Saturday, August 28, 2004

Sunday Sunday, ahh ... ahh ... so good to me

Does anyone else find this story as funny as I do?




Oh Oh and there's a video of it here aswell. Evidently the plane spins when you press the button on the side. Cooool

I want one, I want one, I want one

Bomber out



Thursday, August 26, 2004

We was robbed!!!

Congrats again to Dave on breaking free of Taiwan and having the courage to head South where the Kangaroo's roam and the sheep are shagging aaaalll daaaay. Sorry, got carried away there.

Sadly Rich has missed the deadline for the worst vom story. Competition is closed; I didn't even get an honorable mention! I did get on in a previous competition about the world's worst food, perhaps I'll share that with you next week.

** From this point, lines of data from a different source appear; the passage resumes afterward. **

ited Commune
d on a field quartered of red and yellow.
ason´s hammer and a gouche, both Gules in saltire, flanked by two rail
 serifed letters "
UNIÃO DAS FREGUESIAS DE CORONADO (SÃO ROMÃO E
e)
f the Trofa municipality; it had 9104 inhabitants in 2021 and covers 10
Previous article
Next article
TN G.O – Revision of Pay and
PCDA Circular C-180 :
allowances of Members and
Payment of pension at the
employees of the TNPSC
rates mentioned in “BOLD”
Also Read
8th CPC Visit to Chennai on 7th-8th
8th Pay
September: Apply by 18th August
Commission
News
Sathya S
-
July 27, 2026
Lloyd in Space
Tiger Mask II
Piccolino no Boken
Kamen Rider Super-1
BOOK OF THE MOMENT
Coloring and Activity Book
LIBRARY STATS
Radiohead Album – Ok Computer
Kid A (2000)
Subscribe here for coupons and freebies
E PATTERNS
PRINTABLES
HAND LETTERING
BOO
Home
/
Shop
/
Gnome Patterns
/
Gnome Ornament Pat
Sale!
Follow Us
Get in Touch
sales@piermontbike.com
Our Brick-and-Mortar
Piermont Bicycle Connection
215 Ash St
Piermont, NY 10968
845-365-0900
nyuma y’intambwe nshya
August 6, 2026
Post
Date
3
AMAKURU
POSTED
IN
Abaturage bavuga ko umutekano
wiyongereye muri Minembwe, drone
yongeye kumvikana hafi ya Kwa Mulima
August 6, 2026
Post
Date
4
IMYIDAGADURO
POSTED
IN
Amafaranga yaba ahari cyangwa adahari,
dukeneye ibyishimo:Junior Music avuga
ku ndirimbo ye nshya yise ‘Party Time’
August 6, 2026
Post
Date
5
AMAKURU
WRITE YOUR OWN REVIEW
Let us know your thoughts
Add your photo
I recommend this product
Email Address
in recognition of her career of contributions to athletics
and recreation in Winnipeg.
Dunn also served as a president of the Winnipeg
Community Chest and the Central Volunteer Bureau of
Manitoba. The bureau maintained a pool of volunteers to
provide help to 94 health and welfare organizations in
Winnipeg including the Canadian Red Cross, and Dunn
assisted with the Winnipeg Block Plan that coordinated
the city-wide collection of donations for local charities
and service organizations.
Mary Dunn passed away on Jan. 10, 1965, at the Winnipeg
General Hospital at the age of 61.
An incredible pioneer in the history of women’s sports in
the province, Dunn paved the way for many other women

Hong Kong is one of those places where talking about the weather isn't necessarily just a method of avoiding proper conversation. We got typhoons, we 'ave. Best thing about a typhoon ... ? Day off work, that's what. There's a system of warning signals from T1 to T10, but they only
really use T1, 3, 8, 9 and 10. They mean something like;

T1 - Bit windy
T3 - Typhoon on the way, could get hairy
T8 - Down the pub, work's done for the day
T9 - OOOhh, proper weather, it's a blower
T10 - Don't look now, here comes the finger of God

T8 is as high as it's got since we arrived, and then only 4 or 5 times so the opportunity for a day off due to heavy weather is a tempting proposition. A T8 on a Friday is even better. Imagine our excitement when Taiwan got drowned in 70cm of rain over 24 hours from Typhoon Aere which, once done massacring our friends across the straits headed our way, instead of the traditional route into the mainland and ultimate dissipation. It was due to make a direct hit at 6am this morning but, in a scene that put me in mind of the time the Simpson's home town was threatened with destruction by a giant flaming meteorite that, once it reached Shelborne had burned down to a rock the rough size and shape of a chiwawa's head; as with our storm. Hardly a phutt.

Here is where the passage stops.